Extracted page text data:
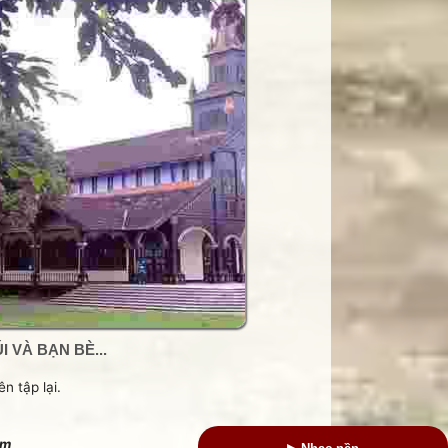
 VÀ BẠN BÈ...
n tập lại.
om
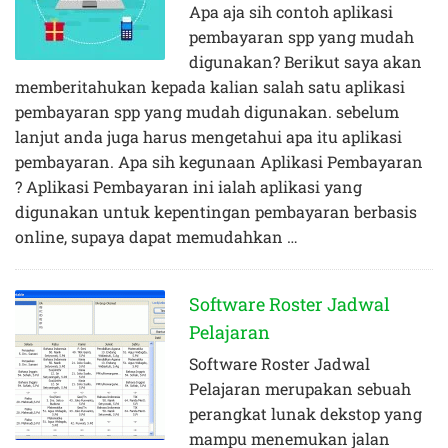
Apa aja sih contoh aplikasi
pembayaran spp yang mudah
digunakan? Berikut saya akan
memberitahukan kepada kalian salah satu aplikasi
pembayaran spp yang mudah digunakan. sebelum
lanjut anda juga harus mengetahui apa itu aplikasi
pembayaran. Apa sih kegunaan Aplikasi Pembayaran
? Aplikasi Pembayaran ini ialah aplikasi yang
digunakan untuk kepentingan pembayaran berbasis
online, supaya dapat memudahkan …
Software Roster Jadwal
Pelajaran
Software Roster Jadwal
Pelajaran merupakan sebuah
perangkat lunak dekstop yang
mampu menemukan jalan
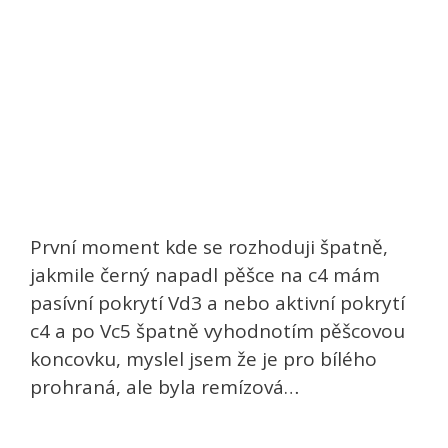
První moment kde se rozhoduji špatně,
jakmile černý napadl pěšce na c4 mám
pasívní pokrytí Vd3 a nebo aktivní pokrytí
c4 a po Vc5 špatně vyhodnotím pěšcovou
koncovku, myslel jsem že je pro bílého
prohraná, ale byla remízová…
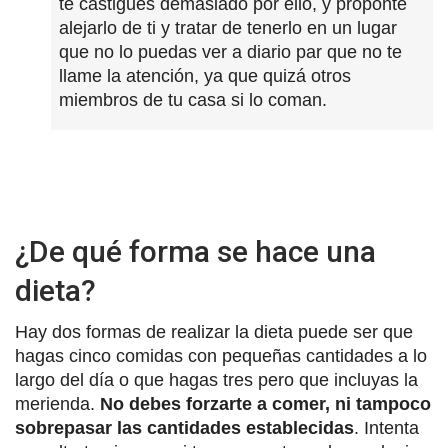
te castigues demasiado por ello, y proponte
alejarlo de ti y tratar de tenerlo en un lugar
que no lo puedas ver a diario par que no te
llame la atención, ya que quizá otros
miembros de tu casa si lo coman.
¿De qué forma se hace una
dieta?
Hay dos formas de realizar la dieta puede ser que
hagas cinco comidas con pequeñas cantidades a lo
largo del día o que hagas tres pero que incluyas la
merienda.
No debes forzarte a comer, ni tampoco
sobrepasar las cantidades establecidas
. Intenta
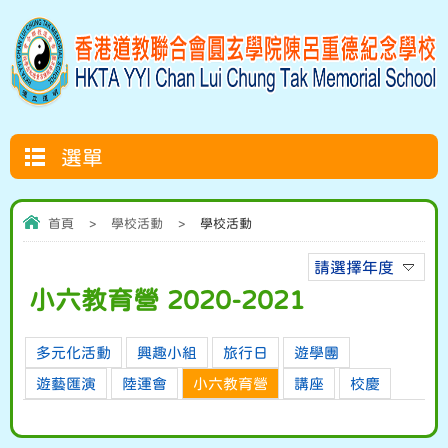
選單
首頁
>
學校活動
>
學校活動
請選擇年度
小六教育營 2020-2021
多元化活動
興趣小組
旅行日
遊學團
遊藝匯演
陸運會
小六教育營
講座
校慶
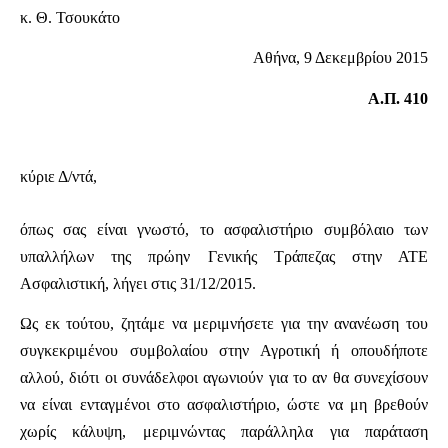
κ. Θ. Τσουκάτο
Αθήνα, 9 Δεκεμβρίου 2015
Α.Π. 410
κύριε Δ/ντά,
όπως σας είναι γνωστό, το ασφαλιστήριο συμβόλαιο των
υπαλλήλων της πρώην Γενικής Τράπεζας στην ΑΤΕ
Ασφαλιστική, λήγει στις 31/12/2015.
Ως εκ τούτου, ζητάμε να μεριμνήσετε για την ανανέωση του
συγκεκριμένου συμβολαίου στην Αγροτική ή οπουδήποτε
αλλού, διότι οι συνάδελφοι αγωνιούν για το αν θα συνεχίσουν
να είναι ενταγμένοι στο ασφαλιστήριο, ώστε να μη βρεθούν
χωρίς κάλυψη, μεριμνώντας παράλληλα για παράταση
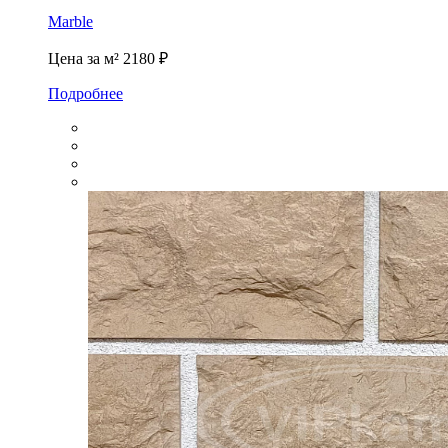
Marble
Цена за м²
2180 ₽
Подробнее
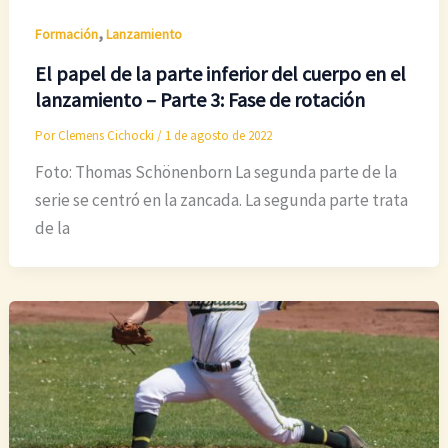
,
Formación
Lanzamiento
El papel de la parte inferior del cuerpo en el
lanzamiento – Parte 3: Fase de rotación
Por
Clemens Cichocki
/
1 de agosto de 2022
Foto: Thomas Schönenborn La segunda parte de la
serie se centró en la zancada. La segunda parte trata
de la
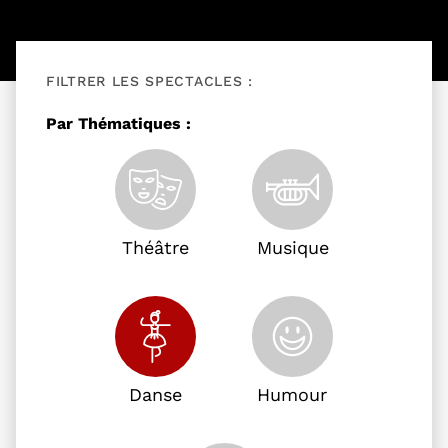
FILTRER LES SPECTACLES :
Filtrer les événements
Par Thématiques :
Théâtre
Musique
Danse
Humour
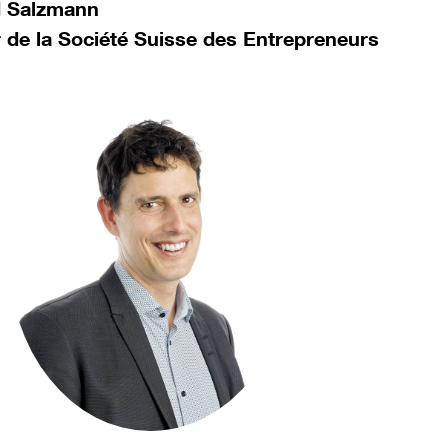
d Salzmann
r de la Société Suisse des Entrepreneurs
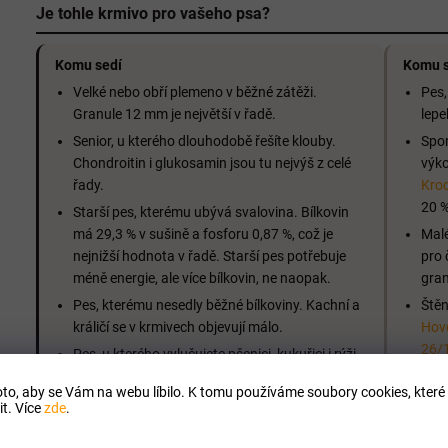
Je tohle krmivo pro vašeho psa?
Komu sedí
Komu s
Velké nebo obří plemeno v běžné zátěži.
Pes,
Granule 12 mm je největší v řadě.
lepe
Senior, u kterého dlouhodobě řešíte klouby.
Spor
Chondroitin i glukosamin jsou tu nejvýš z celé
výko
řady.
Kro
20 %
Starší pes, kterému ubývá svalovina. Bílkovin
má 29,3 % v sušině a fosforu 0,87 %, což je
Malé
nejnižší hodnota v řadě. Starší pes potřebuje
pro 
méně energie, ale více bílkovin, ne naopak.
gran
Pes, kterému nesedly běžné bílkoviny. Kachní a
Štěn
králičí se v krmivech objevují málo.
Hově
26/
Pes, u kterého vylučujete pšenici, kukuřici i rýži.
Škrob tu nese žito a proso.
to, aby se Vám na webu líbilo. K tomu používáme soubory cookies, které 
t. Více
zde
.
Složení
---
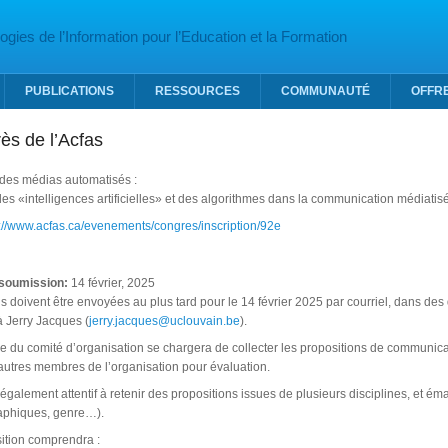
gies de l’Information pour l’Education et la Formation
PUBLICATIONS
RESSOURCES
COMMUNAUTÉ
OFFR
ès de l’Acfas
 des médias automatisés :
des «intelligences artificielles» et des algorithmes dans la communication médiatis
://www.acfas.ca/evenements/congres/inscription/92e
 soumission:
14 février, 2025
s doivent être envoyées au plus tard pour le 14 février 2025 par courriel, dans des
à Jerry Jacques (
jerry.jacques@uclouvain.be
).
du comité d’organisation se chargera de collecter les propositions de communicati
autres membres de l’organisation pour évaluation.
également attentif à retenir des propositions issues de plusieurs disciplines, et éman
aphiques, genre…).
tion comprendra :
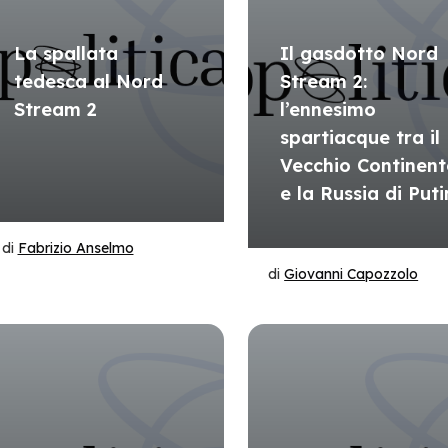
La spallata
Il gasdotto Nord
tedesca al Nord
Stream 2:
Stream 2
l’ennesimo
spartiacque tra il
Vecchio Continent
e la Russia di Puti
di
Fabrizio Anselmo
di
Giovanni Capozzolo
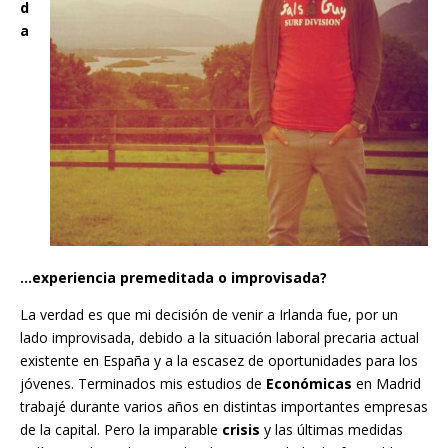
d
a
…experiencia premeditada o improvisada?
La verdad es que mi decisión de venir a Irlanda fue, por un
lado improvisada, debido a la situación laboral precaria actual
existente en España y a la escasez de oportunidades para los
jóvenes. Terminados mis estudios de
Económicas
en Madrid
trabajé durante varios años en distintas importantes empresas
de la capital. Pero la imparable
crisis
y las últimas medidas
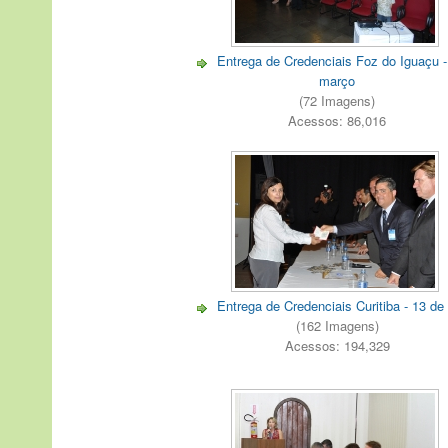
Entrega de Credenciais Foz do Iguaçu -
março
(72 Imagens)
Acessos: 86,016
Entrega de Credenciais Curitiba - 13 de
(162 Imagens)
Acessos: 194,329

What to produce = Nothing outside the stretch above, from the line with "VÀ BẠN BÈ..." through the line with "ialah aplikasi yang", is set down. Transcribe that stretch exactly, ends included, but not its pictures.

Solution to the exercise =
 VÀ BẠN BÈ...
n tập lại.
om
Apa aja sih contoh aplikasi
pembayaran spp yang mudah
digunakan? Berikut saya akan
memberitahukan kepada kalian salah satu aplikasi
pembayaran spp yang mudah digunakan. sebelum
lanjut anda juga harus mengetahui apa itu aplikasi
pembayaran. Apa sih kegunaan Aplikasi Pembayaran
? Aplikasi Pembayaran ini ialah aplikasi yang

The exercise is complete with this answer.